Gov.'s proposed budget cuts less than earlier talk

By BOBBY HARRISON / Daily Journal Jackson Bureau

JACKSON – Gov. Haley Barbour proposes cutting most state agencies on average 8 percent instead of the 15 percent he talked about in October.
K-12 education would be close to current funding, while universities and community colleges would be cut about 3 percent.
The Republican governor released his budget Monday. While it includes recommendations that stir conversation, it includes far fewer controversial proposals than the one he released in November 2009.
Barbour’s proposal will be submitted to the 2011 Legislature as it works on a budget for the upcoming fiscal year, which starts July 1.
“The budget I am producing here is a balanced budget,” Barbour said during a Monday afternoon news conference.
In October, Barbour sent a letter to state agency heads asking them for recommendations on how to make cuts totaling 15 percent. At the time, some legislators said the budget situation for the upcoming fiscal year was bleak, but would not require cuts of as much as 15 percent.
But the cuts Barbour proposed are still significant because they will come on top of double-digit reductions that have occurred in recent years because of an unprecedented slowdown in state tax collections.
Those past reductions have resulted in the elimination of positions, tuition hikes and local tax increases, various legislators have said.
Barbour pointed out difficult state budget decisions had to be made because the projected revenue for the upcoming fiscal year, while finally growing, is still expected to be 7 percent below what the state collected in 2008 before the economic downturn hit.
Plus, the state is losing nearly $400 million in federal stimulus funds that plugged holes in the current budget.
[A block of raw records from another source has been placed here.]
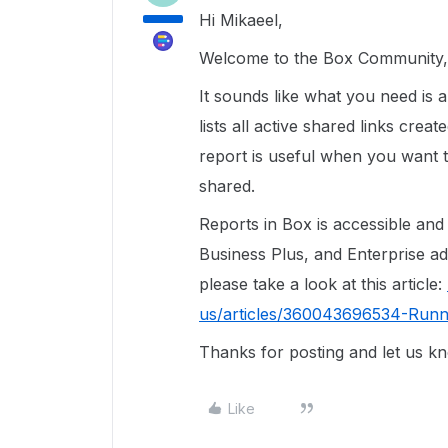
Hi Mikaeel,
Welcome to the Box Community, 
It sounds like what you need is 
lists all active shared links crea
report is useful when you want 
shared.
Reports in Box is accessible an
Business Plus, and Enterprise a
please take a look at this article:
us/articles/360043696534-Runn
Thanks for posting and let us k
Like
He said his proposal “contains tough decisions that must be made to ensure Mississippi leads as the country slowly emerges from this recession. Real structural change is needed, and Mississippians deserves leaders willing to make bold decisions to protect the financial integrity of our state.”
Last year, to deal with the economic downturn, Barbour proposed merging school districts and consolidating universities. Those proposals did not gain any legislative traction.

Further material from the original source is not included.